Her temples were denounced by early Christian fathers because they were "dedicated to the foul devil who goes by the name of Venus - a school of wicked ness for all the votaries of unchasteness." More simply stated, was that they were schools for instruction in sexual techniques, under the tutelage of the venerii or harlot-priestesses. They taught an approach to spiritual grace, called venia, through sexual exercises like those of Tantrism.

Like Tantric yogis, educated Romans envisioned the moment of death as a culminating sexual union, a fianl act of the sacred marriage promised by the religion of Venus. Ovid, and initiate, said he wished to die while making love: "Let me go in the act of coming to Venus, in more senses than one let my last dying be done." Centuries later, in Shakespeare's time, "to die" was still a common metaphor for sexual orgasm.

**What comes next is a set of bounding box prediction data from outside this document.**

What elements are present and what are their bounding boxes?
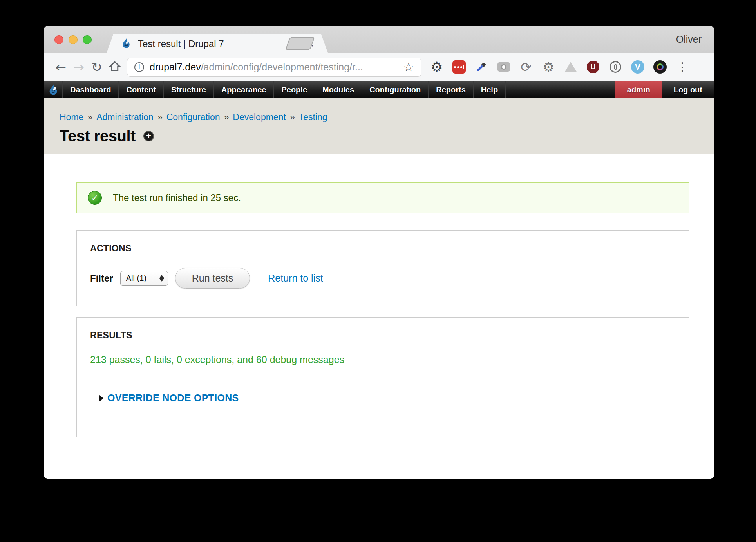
eyedropper-icon[interactable]	[475, 60, 488, 74]
browser-toolbar: ← → ↻ i drupal7.dev/admin/config/develop…	[44, 53, 714, 81]
dark-gear-icon[interactable]: ⚙	[542, 60, 555, 74]
url-text[interactable]: drupal7.dev/admin/config/development/tes…	[150, 61, 363, 73]
druplicon-logo[interactable]	[44, 81, 63, 98]
collapsed-arrow-icon	[99, 395, 103, 402]
url-host: drupal7.dev	[150, 61, 201, 72]
override-node-options-link[interactable]: OVERRIDE NODE OPTIONS	[107, 392, 239, 404]
traffic-lights	[54, 35, 92, 44]
status-message: ✓ The test run finished in 25 sec.	[76, 182, 689, 213]
toolbar-item-configuration[interactable]: Configuration	[362, 81, 429, 98]
actions-fieldset: ACTIONS Filter All (1) Run tests Return …	[76, 230, 689, 306]
page-info-icon[interactable]: i	[134, 62, 144, 72]
breadcrumb-separator: »	[87, 112, 92, 123]
breadcrumb-separator: »	[290, 112, 295, 123]
new-tab-button[interactable]	[285, 37, 315, 50]
filter-selected-value: All (1)	[126, 274, 159, 283]
select-arrows-icon	[159, 275, 164, 282]
breadcrumb-development[interactable]: Development	[233, 112, 286, 123]
page-title: Test result	[60, 127, 136, 145]
return-to-list-link[interactable]: Return to list	[268, 273, 323, 284]
ublock-origin-icon[interactable]: U	[586, 60, 600, 74]
extensions-row: ⚙ ⟳ ⚙ U V ⋮	[430, 60, 689, 74]
results-summary: 213 passes, 0 fails, 0 exceptions, and 6…	[90, 354, 675, 365]
toolbar-item-structure[interactable]: Structure	[164, 81, 214, 98]
breadcrumb-separator: »	[157, 112, 163, 123]
refresh-session-icon[interactable]: ⟳	[519, 60, 533, 74]
browser-profile-name[interactable]: Oliver	[676, 34, 702, 45]
filter-select[interactable]: All (1)	[120, 271, 168, 286]
filter-label: Filter	[90, 273, 113, 284]
url-path: /admin/config/development/testing/r...	[201, 61, 363, 72]
breadcrumb-home[interactable]: Home	[60, 112, 83, 123]
google-drive-icon[interactable]	[564, 60, 577, 74]
reload-icon[interactable]: ↻	[88, 61, 106, 74]
breadcrumb: Home » Administration » Configuration » …	[60, 112, 714, 123]
lastpass-icon[interactable]	[452, 60, 466, 74]
results-fieldset: RESULTS 213 passes, 0 fails, 0 exception…	[76, 317, 689, 437]
toolbar-item-modules[interactable]: Modules	[315, 81, 362, 98]
tab-title: Test result | Drupal 7	[138, 38, 297, 49]
settings-gear-icon[interactable]: ⚙	[430, 60, 443, 74]
toolbar-item-reports[interactable]: Reports	[429, 81, 474, 98]
breadcrumb-administration[interactable]: Administration	[96, 112, 154, 123]
camera-lens-icon[interactable]	[653, 60, 667, 74]
breadcrumb-testing[interactable]: Testing	[299, 112, 327, 123]
toolbar-item-content[interactable]: Content	[119, 81, 164, 98]
home-icon[interactable]	[106, 60, 124, 74]
actions-heading: ACTIONS	[90, 243, 675, 254]
drupal-favicon	[121, 38, 132, 50]
toolbar-item-people[interactable]: People	[274, 81, 315, 98]
toolbar-user-admin[interactable]: admin	[615, 81, 662, 98]
toolbar-user-area: admin Log out	[615, 81, 714, 98]
success-check-icon: ✓	[88, 191, 102, 205]
add-shortcut-icon[interactable]: +	[143, 131, 154, 141]
drupal-admin-toolbar: Dashboard Content Structure Appearance P…	[44, 81, 714, 98]
toolbar-item-appearance[interactable]: Appearance	[214, 81, 274, 98]
breadcrumb-configuration[interactable]: Configuration	[166, 112, 220, 123]
address-bar[interactable]: i drupal7.dev/admin/config/development/t…	[127, 58, 421, 77]
toolbar-item-dashboard[interactable]: Dashboard	[63, 81, 119, 98]
back-icon[interactable]: ←	[52, 61, 70, 74]
bookmark-star-icon[interactable]: ☆	[403, 61, 414, 73]
browser-window: Test result | Drupal 7 × Oliver ← → ↻ i …	[44, 26, 714, 479]
toolbar-logout[interactable]: Log out	[662, 81, 714, 98]
screenshot-camera-icon[interactable]	[497, 60, 510, 74]
status-message-text: The test run finished in 25 sec.	[113, 192, 241, 203]
breadcrumb-separator: »	[224, 112, 229, 123]
results-heading: RESULTS	[90, 330, 675, 341]
onepassword-icon[interactable]	[609, 60, 622, 74]
zoom-window-button[interactable]	[83, 35, 92, 44]
browser-menu-icon[interactable]: ⋮	[676, 60, 689, 74]
toolbar-item-help[interactable]: Help	[474, 81, 506, 98]
close-window-button[interactable]	[54, 35, 63, 44]
page-header: Home » Administration » Configuration » …	[44, 98, 714, 154]
minimize-window-button[interactable]	[69, 35, 78, 44]
run-tests-button[interactable]: Run tests	[175, 268, 250, 289]
page-content: ✓ The test run finished in 25 sec. ACTIO…	[44, 154, 714, 479]
forward-icon: →	[70, 61, 88, 74]
vimeo-icon[interactable]: V	[631, 60, 644, 74]
override-node-options-fieldset[interactable]: OVERRIDE NODE OPTIONS	[90, 381, 675, 415]
titlebar: Test result | Drupal 7 × Oliver	[44, 26, 714, 53]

Modern interpretions of classic mythology tend to picture Venus as a sex goddess only, suppressing her powers as birth-giving and death-giving. They were equally important to her cult.

During the early Middle Ages, Venus became the ruling Fairy Queen of the magic mountains called Venusbergs. She also became a Christian saint, St. Venerina, who never exhisted in human form but only as a cult figuren continuing the worship of the Goddess in Calabria. In thr Balkans she was called St. Venere, and still invoked as a patron of marriage by young girls making a wish that they might find good husbands.

There's even a magic rhyme addressed to the planet Venus which still echoes down from the centuries: "Star light, star bright, first star I see tonight, I wish I may, I wish I might, have the wish I wish tonight."

The Evening Star, Venus, was also Stella Maris, Star of the Sea. In her sacred city of Venice, on Ascension Day each year, the Doge of Venice ceremonially marries her by throwing a gold wedding ring into the sea.